International armed conflicts
The duty to do everything feasible to assess whether the attack may be expected to cause excessive incidental damage is set forth in Article 57(2)(a)(iii) of Additional Protocol I, to which no relevant reservations have been made.[1] 
This obligation is included in numerous military manuals.[2]  It is also supported by official statements and reported practice.[3]  This practice includes that of States not, or not at the time, party to Additional Protocol I.[4]  When the ICRC appealed to the parties to the conflict in the Middle East in October 1973, i.e., before the adoption of Additional Protocol I, to do everything feasible to assess whether the attack may be expected to cause excessive incidental damage, the States concerned (Egypt, Iraq, Israel and Syrian Arab Republic) replied favourably.[5] 
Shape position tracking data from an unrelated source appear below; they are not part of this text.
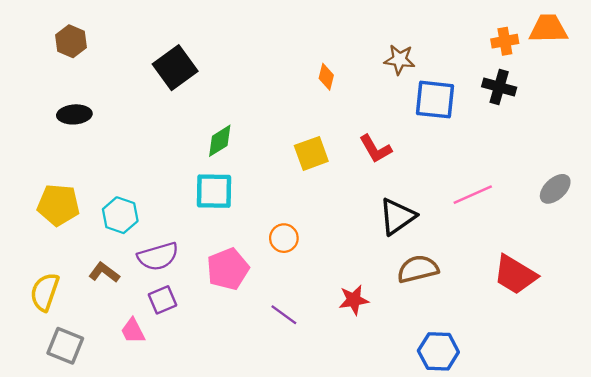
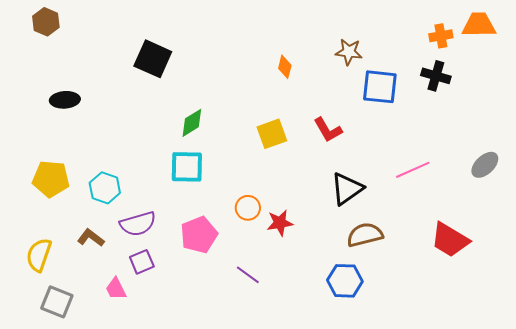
brown hexagon: (71, 41) -> (46, 22), moved
black square: (175, 68) -> (153, 59), turned -30
red star: (354, 300) -> (280, 223), moved
blue hexagon: (438, 351) -> (345, 281), moved

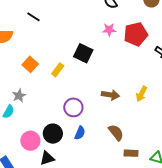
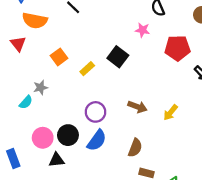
pink star: (109, 30) -> (142, 30), moved
brown semicircle: (116, 132) -> (135, 148), turned 48
blue semicircle: (80, 133) -> (97, 140), size x1.5

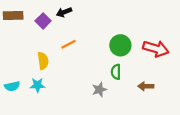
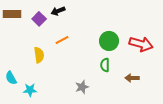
cyan star: (37, 85) -> (30, 90), moved
cyan semicircle: (12, 86) -> (11, 78), turned 72
gray star: (99, 90) -> (82, 87), moved

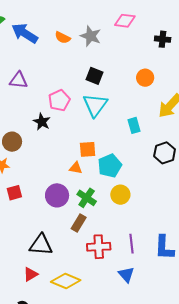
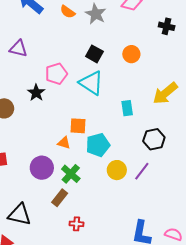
orange circle: (145, 78) -> (131, 54), moved
cyan triangle: (95, 105) -> (91, 83), turned -40
yellow circle: (120, 195) -> (117, 170), moved
purple line: (132, 244) -> (142, 171), moved, turned 36
red cross: (99, 247) -> (77, 224), size x0.6

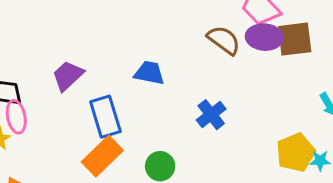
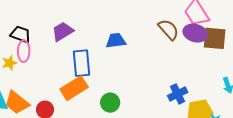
blue trapezoid: (149, 73) -> (116, 41), turned -30
blue cross: (211, 115) -> (178, 94), moved

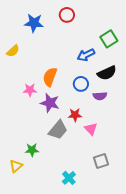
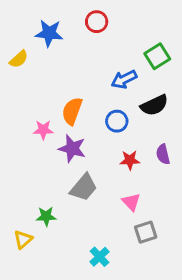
yellow semicircle: (13, 51) -> (19, 59), moved
purple semicircle: (100, 96) -> (163, 154), moved, turned 80
red star: (75, 115) -> (130, 160), moved
pink triangle: (91, 129) -> (131, 202), moved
Non-international armed conflicts
While Additional Protocol II does not include an explicit reference to the obligation to do everything feasible to assess whether the attack may be expected to cause excessive incidental damage, more recent treaty law applicable in non-international armed conflicts does so, namely the Second Protocol to the Hague Convention for the Protection of Cultural Property.[6]  In addition, this rule is contained in other instruments pertaining also to non-international armed conflicts.[7] 
The rule whereby each party must do everything feasible to assess whether the attack may be expected to cause excessive incidental damage is set forth in military manuals which are applicable in or have been applied in non-international armed conflicts.[8] 
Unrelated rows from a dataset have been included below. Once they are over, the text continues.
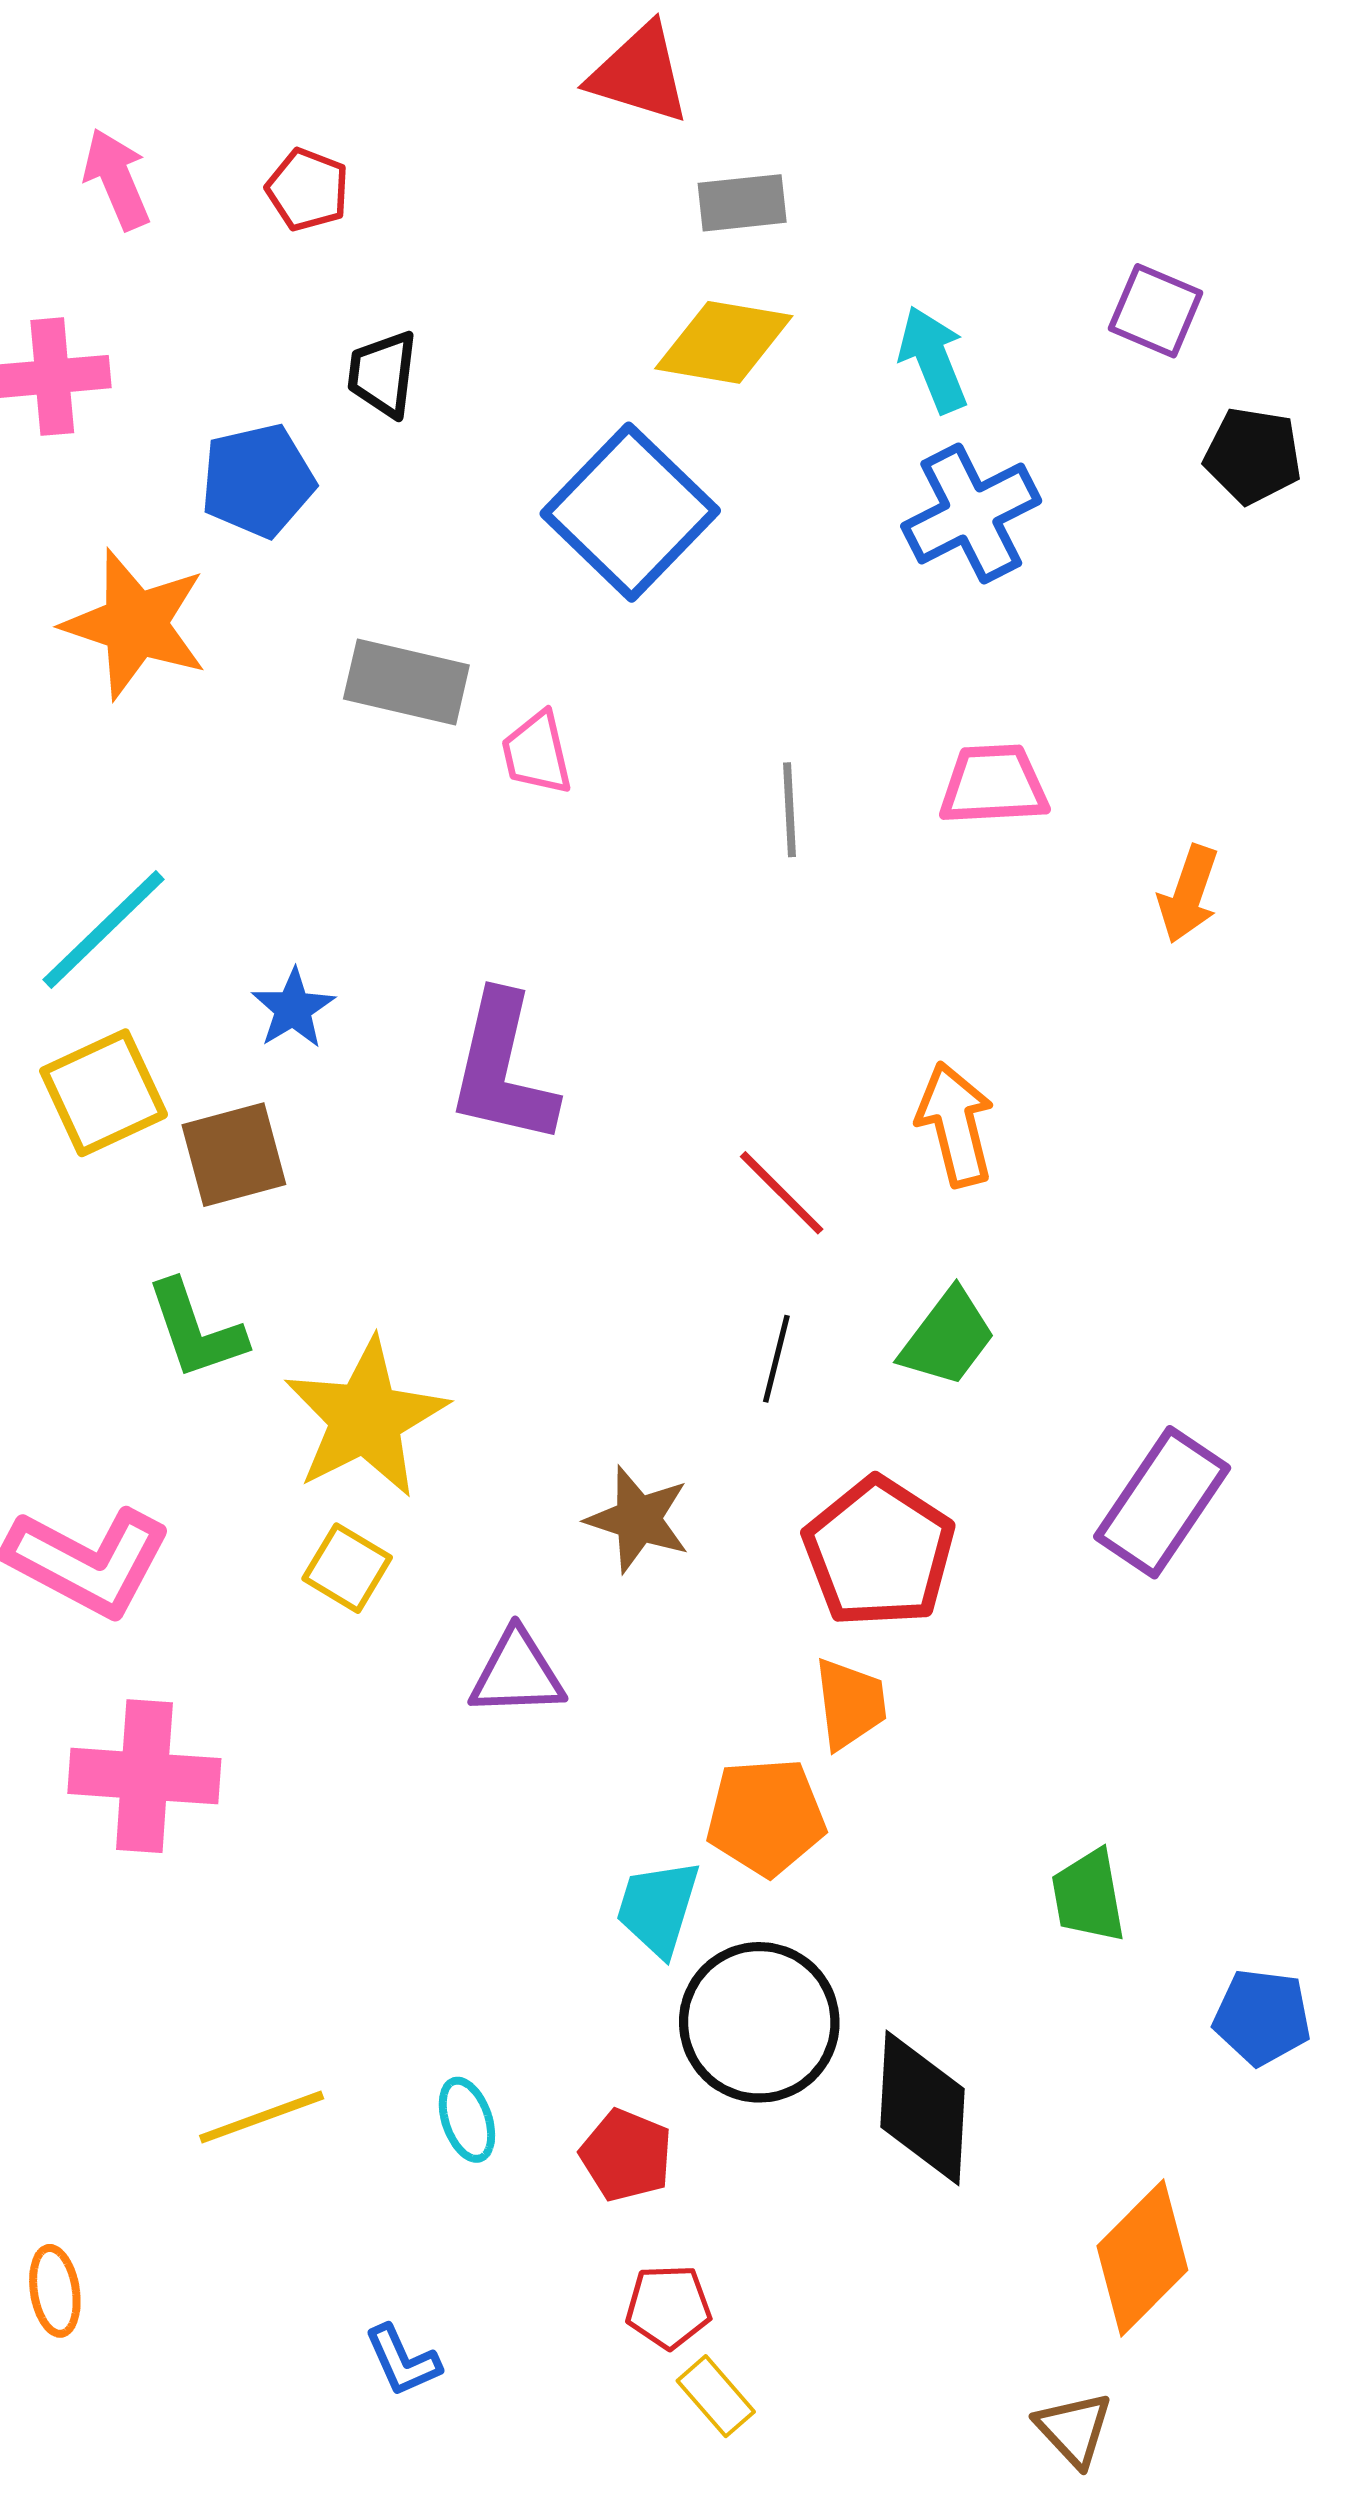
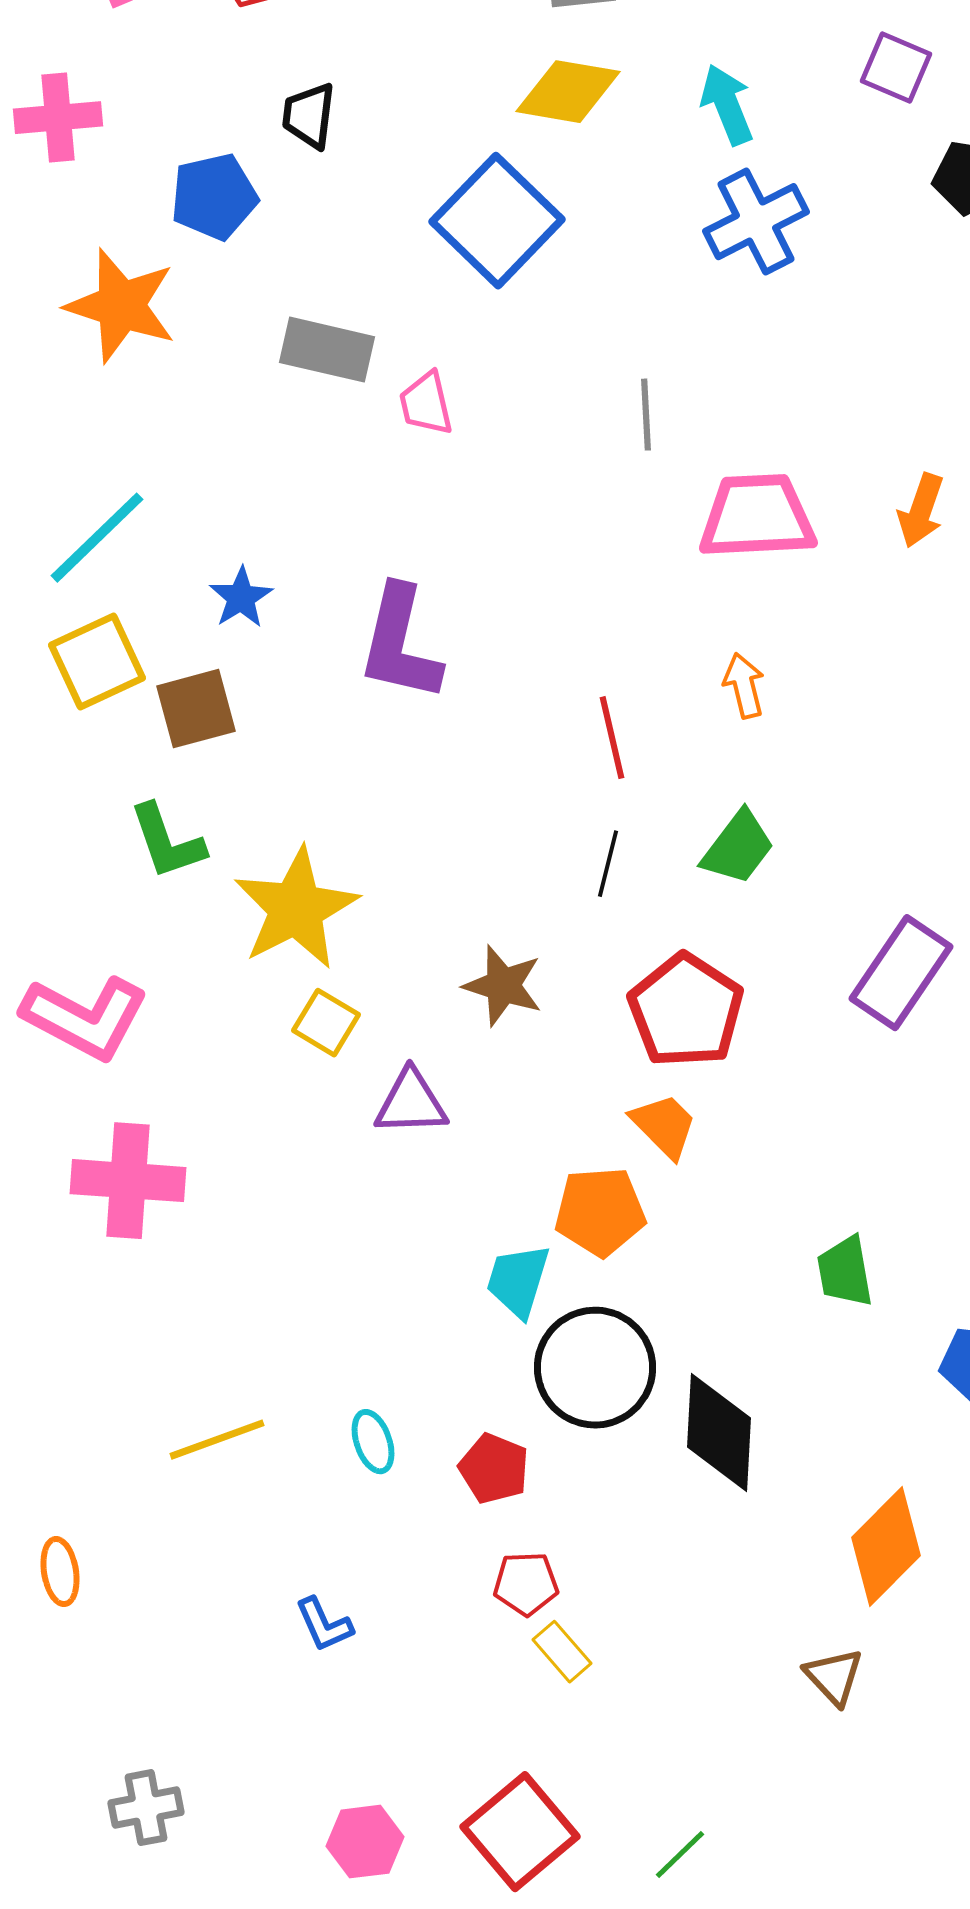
pink trapezoid: (994, 785) -> (757, 517), moved, size x1.4
gray line: (790, 810) -> (646, 415), moved
orange arrow: (955, 1124) -> (744, 686), size x0.7
red line: (782, 1193) -> (612, 738), turned 32
yellow square: (347, 1568) -> (326, 1023), moved
orange trapezoid: (850, 1704) -> (664, 1126), turned -38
The jurisprudence of the International Criminal Tribunal for the Former Yugoslavia in the Kupreškić case provides further evidence of the customary nature of this rule in both international and non-international armed conflicts. In its judgment, the Tribunal considered that this rule was customary because it specified and fleshed out general pre-existing norms.[9]  It can be argued indeed that the principle of proportionality (see Rule 14), which is customary in international and non-international armed conflicts, inherently requires respect for this rule. The Tribunal also relied on the fact that this rule had not been contested by any State.[10]  This study found no official contrary practice either.

[1] Additional Protocol I, Article 57(2)(a)(iii) (adopted by 90 votes in favour, none against and 4 abstentions) (cited in Vol. II, Ch. 5, § 325).
[2] See, e.g., the military manuals of Argentina (ibid., § 331), Australia (ibid., § 332), Belgium (ibid., § 333), Benin (ibid., § 334), Cameroon (ibid., § 335), Canada (ibid., § 336), Ecuador (ibid., § 337), France (ibid., § 338), Germany (ibid., § 339), Israel (ibid., § 340), Netherlands (ibid., § 341), New Zealand (ibid., § 342), Nigeria (ibid., § 343), Spain (ibid., § 344), Sweden (ibid., § 345), Togo (ibid., § 346), United States (ibid., §§ 347–348) and Yugoslavia (ibid., § 349).
[3] See, e.g., the statements of Indonesia (ibid., § 353), Iraq (ibid., § 354), Netherlands (ibid., § 355), United Kingdom (ibid., §§ 357–358) and United States (ibid., § 359) and the reported practice of the Syrian Arab Republic (ibid., § 356) and Zimbabwe (ibid., § 360).
[4] See, e.g., the practice of Indonesia (ibid., § 353), Iraq (ibid., § 354), Israel (ibid., § 340), United Kingdom (ibid., §§ 357–358) and United States (ibid., §§ 347–348 and 359).
[5] See ICRC, The International Committee’s Action in the Middle East (ibid., § 365).
[6] Second Protocol to the Hague Convention for the Protection of Cultural Property, Article 7 (ibid., § 326).
[7] See, e.g., Memorandum of Understanding on the Application of IHL between Croatia and the Socialist Federal Republic of Yugoslavia, § 6 (ibid., § 328); Agreement on the Application of IHL between the Parties to the Conflict in Bosnia and Herzegovina, § 2.5 (ibid., § 329); San Remo Manual, § 46(d) (ibid., § 330).
[8] See, e.g., the military manuals of Benin (ibid., § 334), Ecuador (ibid., § 337), Germany (ibid., § 339), Nigeria (ibid., § 343), Togo (ibid., § 346) and Yugoslavia (ibid., § 349).
[9] ICTY, Kupreškić case, Judgment (ibid., § 362).
[10] ICTY, Kupreškić case, Judgment (ibid., § 362).